La situazione che maggiormente preoccupa la Farnesina è proprio quella di Dubai e Abu Dhabi, dove ci sono 20 mila residenti italiani e altre migliaia di turisti. A tal proposito il vicepremier e leader di Forza Italia, ha annunciato la creazione di una cabina di regia speciale, che rafforzerà il lavoro dell’Unità di Crisi e delle ambasciate per far fronte alle migliaia di richieste di assistenza provenienti dai cittadini bloccati. L’invito, intanto, è alla massima prudenza e a osservare le indicazioni che provengono dalle autorità, evitando qualunque scelta frettolosa e azzardata. Nel corso della giornata di ieri, intanto, sono proseguiti i contatti della presidente del Consiglio, Giorgia Meloni, con i leader della regione mediorientale, «a partire dalle conversazioni telefoniche intercorse con il Re di Giordania e il Sultano dell’Oman, che si aggiungono ai numerosi contatti già avuti nella giornata di sabato con le restanti autorità del Golfo». È quanto si legge in una nota di Palazzo Chigi. La presidente Meloni «ha inoltre avuto colloqui con la Presidente della Commissione Europea, Ursula von der Leyen, e con il Presidente della Repubblica di Cipro, Nikos Christodoulides, in qualità di Presidenza di turno dell’Unione Europea».

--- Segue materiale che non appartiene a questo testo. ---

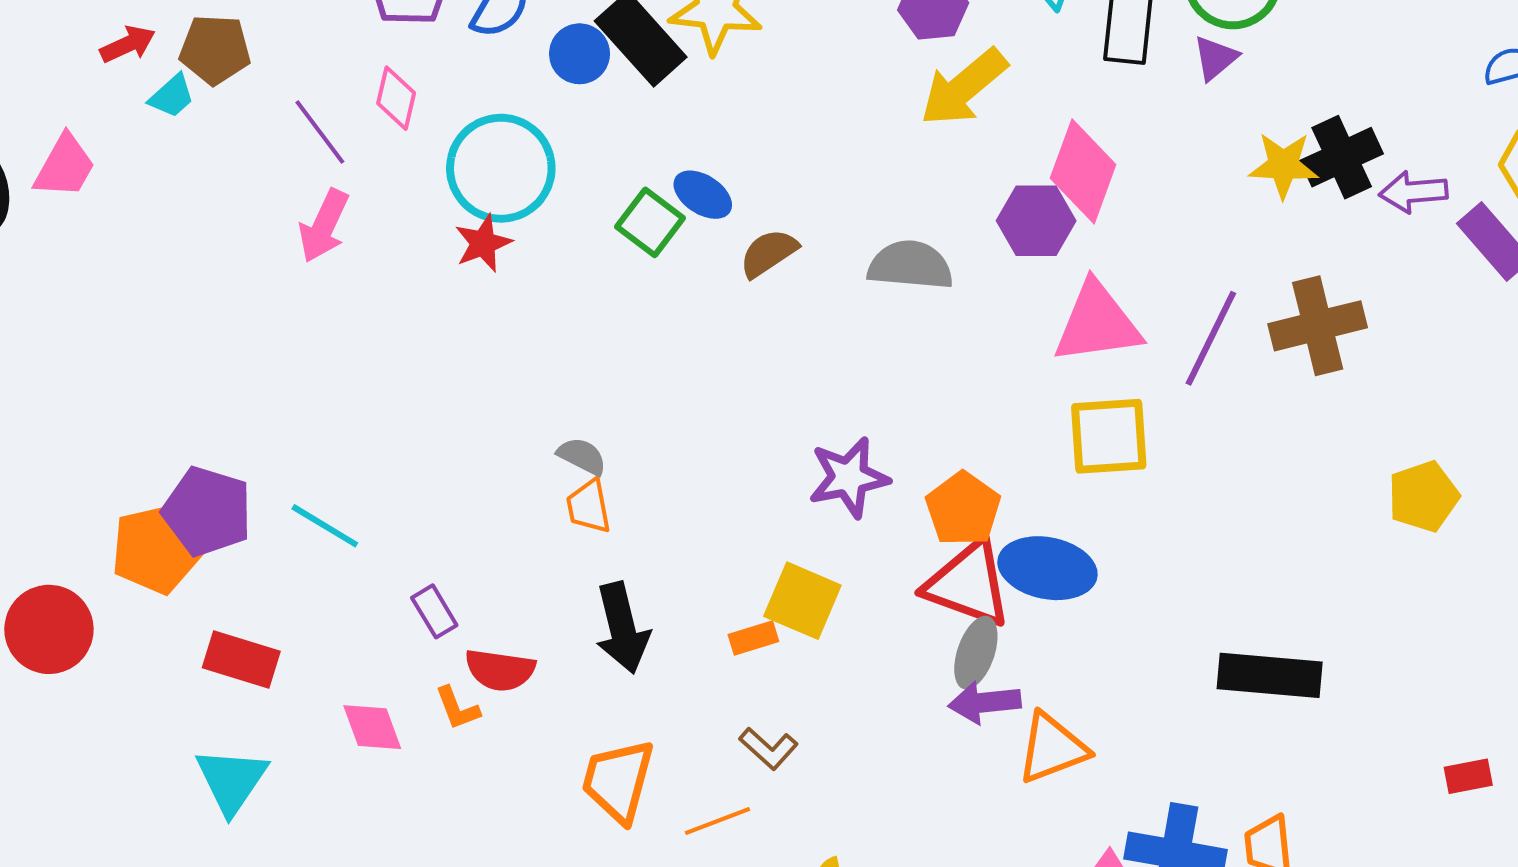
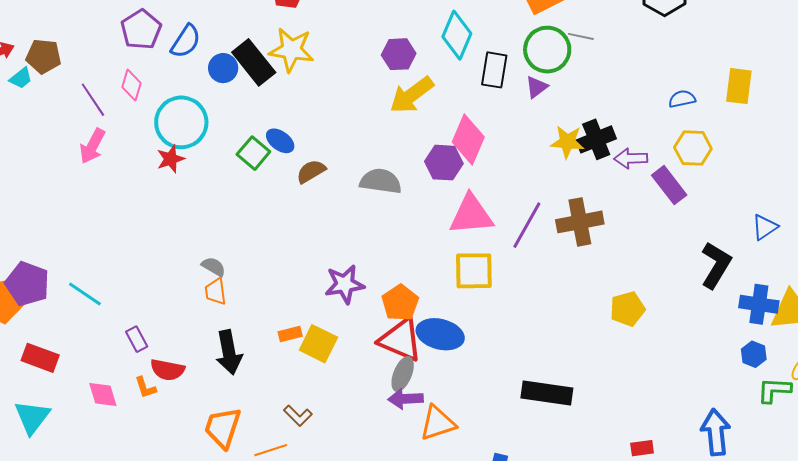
orange rectangle: (753, 638) -> (290, 334), moved

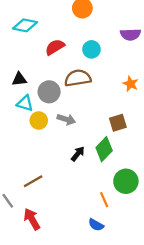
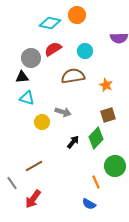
cyan diamond: (25, 25) -> (50, 23), moved
orange star: (130, 84) -> (106, 85), moved
gray circle: (49, 92) -> (31, 58), moved
yellow circle: (39, 120) -> (42, 122), moved
red arrow: (32, 219) -> (33, 199), turned -114

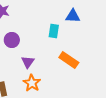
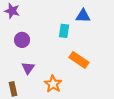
purple triangle: (28, 62) -> (28, 68), moved
orange star: (32, 83) -> (53, 84), moved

La prima inquilina di Palazzo Chigi ha, poi, relazionato con il Presidente della Repubblica, Sergio Mattarella, aggiornandolo compiutamente sugli sviluppi della situazione e sui contatti intercorsi. Il ministro dell’Interno, Matteo Piantedosi, nel frattempo, ha convocato il Comitato nazionale per l’ordine e la sicurezza pubblica. La riunione è in programma al Viminale nel pomeriggio, precisamente alle 16.30. In quest’occasione si ritroverà l’organo ausiliario di consulenza del dicastero che esaminerà tutte le questioni relative alla tutela dell’ordine e all’organizzazione delle Forze di polizia. Prevista la partecipazione di tutti vertici militari. Rafforzate pure le misure per quanto concerne gli obiettivi sensibili. Fari puntati su ambasciate e consolati. A Roma innalzati i livelli di sicurezza e implementata l’attività informativa da parte della Digos. Secondo quanto apprende LaPresse, Piantedosi ha dato indicazioni al capo della Polizia, Vittorio Pisani, di diramare speciale una circolare. Si tratta di una disposizione rivolta, in particolare, a sedi diplomatiche e consolari, strutture religiose e culturali. L’alert riguarda anche strutture operative di pronto intervento sul territorio. Una preocedura che segue la riione straordinaria del Casa, il Comitato analisi strategica antiterrorismo, che si è riunito sabato per fare il punto sulla situazione dopo l'attacco. Un vertice a cui hanno preso parte anche le agenzie di intelligence.